I suggest that all members of this board take a little time and watch this video.

http://www.youtube.com/watch?v=i8z7NC5sgik

And the rebuttal argument.

http://www.youtube.com/watch?v=08fZQWjDVKE&feature=related

TR

dr. mabuse
10-09-2010, 12:24
Exactly what TR said plus.

When the police arrive and you're in shock and rattled, there is a real threat that you may confuse what your emotional reality is vs what really happened. You can confuse the two at that critical moment and what you know now is not what you experienced then.

Explain to the officers that you'll answer all their questions with your attorney present but are nauseated/sick/dizzy right now. Remember, once you say something to them and it may make you look bad, they can't hand it back or disregard it.

Never seen "lawerying up" be a bad thing for an innocent victim in Dallas County. Have seen "not lawyering up" be a very bad thing for an innocent victim.

Stay safe.

Axe
10-09-2010, 12:51
The LAST time in the world you want to make the most important statement you will probably ever make in your life (about a shooting) is immediately following what is likely the most traumatic event of your life when you are in your most vulnerable state of mind.
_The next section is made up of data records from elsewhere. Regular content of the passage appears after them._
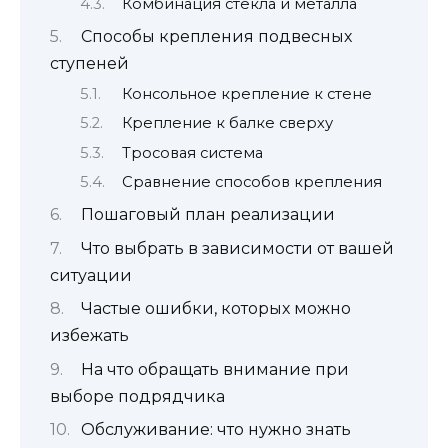
Комбинация стекла и металла
Способы крепления подвесных
ступеней
Консольное крепление к стене
Крепление к балке сверху
Тросовая система
Сравнение способов крепления
Пошаговый план реализации
Что выбрать в зависимости от вашей
ситуации
Частые ошибки, которых можно
избежать
На что обращать внимание при
выборе подрядчика
Обслуживание: что нужно знать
The only person you should be telling the story to following any serious event like a shooting is your attorney.

Team Sergeant
10-09-2010, 15:10
The LAST time in the world you want to make the most important statement you will probably ever make in your life (about a shooting) is immediately following what is likely the most traumatic event of your life when you are in your most vulnerable state of mind.

The only person you should be telling the story to following any serious event like a shooting is your attorney.

Only if I were to miss.;)

Axe
10-09-2010, 17:30
Only if I were to miss.;)

LMAO!:)

You and the members of PS.com help make up the small percentage of the population to whom my comment wouldn't apply as written, TS.